Just over a week since a deadly attack on an exam preparation centre in the capital Kabul, Afghanistan’s Taliban rulers are this week overseeing nationwide university entrance tests – the first to be held since the Taliban came to power in August 2021.

Locally known as ‘Kankor’, the written test is the only gateway for thousands of young Afghans to enter public sector universities.

Meant to take place in March this year, the exams were postponed and are now being conducted from 6-8 October in 33 of Afghanistan’s 34 provinces. Kabul will hold the exam on 13 October.

“We have made all the arrangements for the tests, including the biometric registration of the applicants,” Ahmad Taqi, spokesman for the Taliban-run Ministry of Higher Education, said in a statement.

He went on to claim that up to 150,000 students had enrolled for the tests and that the enrolment capacity in Afghanistan’s public universities had increased from around 86,000 last year to nearly 115,000 this year.

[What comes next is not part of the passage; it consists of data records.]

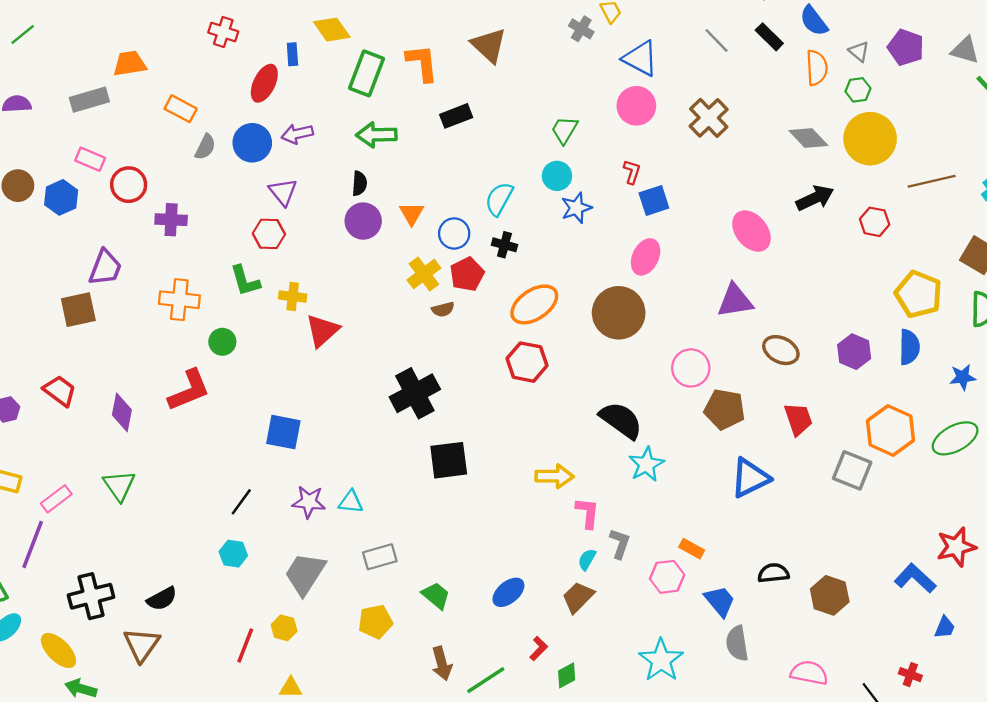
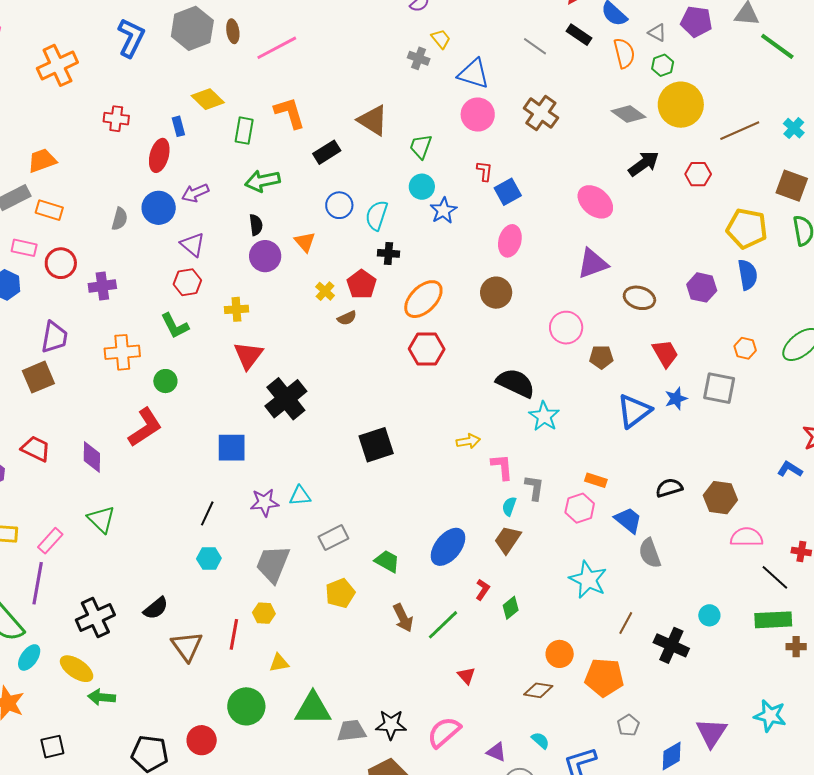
brown triangle: (489, 45) -> (373, 120), moved
green rectangle: (367, 73) -> (244, 131), size x0.7
orange rectangle: (181, 109) -> (49, 210), moved
blue circle: (454, 233) -> (339, 205), moved
yellow cross: (424, 274) -> (325, 291), size x0.7
yellow cross: (293, 297) -> (236, 309), moved
brown circle: (619, 313) -> (496, 293), size x0.7
blue star: (963, 377) -> (676, 399), moved
black cross: (415, 393) -> (286, 399), moved
brown pentagon: (725, 409) -> (601, 357), size x0.7
orange hexagon: (890, 431) -> (745, 348), size x0.5
yellow arrow: (555, 476) -> (468, 441), size x0.7
blue L-shape: (915, 578) -> (790, 469), size x0.7
blue ellipse: (508, 592) -> (448, 547), size x1.4
brown triangle: (142, 645) -> (187, 646), moved
pink semicircle: (809, 673) -> (747, 537), moved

These claims could not be verified by independent sources as Taliban security did not allow the media to cover the tests across the country.

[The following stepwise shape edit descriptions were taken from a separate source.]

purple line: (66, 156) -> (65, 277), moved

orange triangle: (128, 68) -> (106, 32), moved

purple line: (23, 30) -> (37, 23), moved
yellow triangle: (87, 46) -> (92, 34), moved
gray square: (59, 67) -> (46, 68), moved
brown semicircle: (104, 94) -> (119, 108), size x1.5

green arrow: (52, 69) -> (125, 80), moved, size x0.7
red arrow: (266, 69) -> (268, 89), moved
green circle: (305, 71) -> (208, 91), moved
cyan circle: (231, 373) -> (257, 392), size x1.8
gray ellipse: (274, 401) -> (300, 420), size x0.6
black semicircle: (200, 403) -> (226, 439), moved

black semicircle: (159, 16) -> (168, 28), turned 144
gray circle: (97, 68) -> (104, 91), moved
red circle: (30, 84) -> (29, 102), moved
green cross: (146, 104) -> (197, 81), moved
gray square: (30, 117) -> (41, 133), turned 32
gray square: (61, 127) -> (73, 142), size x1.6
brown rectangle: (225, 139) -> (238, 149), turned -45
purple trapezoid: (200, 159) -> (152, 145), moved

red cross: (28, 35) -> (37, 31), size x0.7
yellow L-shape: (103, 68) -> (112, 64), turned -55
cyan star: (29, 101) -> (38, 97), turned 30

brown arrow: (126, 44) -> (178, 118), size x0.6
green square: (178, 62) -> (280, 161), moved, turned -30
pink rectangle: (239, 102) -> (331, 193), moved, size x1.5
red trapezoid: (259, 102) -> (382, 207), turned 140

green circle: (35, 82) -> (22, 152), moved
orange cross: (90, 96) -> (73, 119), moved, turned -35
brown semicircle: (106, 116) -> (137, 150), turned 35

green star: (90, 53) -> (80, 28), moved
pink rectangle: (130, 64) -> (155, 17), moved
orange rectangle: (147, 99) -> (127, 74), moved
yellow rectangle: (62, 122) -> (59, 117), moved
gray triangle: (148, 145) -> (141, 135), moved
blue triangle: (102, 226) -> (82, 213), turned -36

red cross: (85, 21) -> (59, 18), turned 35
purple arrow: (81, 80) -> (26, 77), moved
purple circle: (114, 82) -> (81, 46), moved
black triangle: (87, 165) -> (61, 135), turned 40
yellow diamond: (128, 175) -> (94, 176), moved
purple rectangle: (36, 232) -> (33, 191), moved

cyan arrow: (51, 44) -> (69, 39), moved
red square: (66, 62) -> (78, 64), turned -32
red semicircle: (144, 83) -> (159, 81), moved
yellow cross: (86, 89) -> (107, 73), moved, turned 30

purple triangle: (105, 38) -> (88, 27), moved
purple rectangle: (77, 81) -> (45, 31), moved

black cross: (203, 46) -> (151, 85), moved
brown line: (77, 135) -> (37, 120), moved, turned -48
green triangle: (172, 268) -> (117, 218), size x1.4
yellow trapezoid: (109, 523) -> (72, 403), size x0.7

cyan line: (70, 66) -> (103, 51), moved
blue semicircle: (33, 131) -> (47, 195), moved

However, EZ Daily has noted that in Herat Province, which is the second most populous province of Afghanistan after Kabul, 6,899 people have participated in the Kankor this year, while the number in previous years in the province was said to be more than 15,000. It said this year’s statistics show a 60% decrease in the attendance of students in the entrance exam in Daikundi Province.

Naqibullah Ghazizadeh, president of Badakhshan University, said the number of candidates for the entrance exam has decreased by 30% compared to last year. Last year, a total of 10,827 students from Badakhshan Province participated in the entrance exam, of which 4,759 were girls.

Deadly attack

Kabul residents and those sitting for the test in the capital are on edge after the gruesome terrorist attack on the ‘Kaaj’ education institute, a Kankor preparation site frequented by female students of the ethnic Hazara community on 30 September – days before the exams were due to be written.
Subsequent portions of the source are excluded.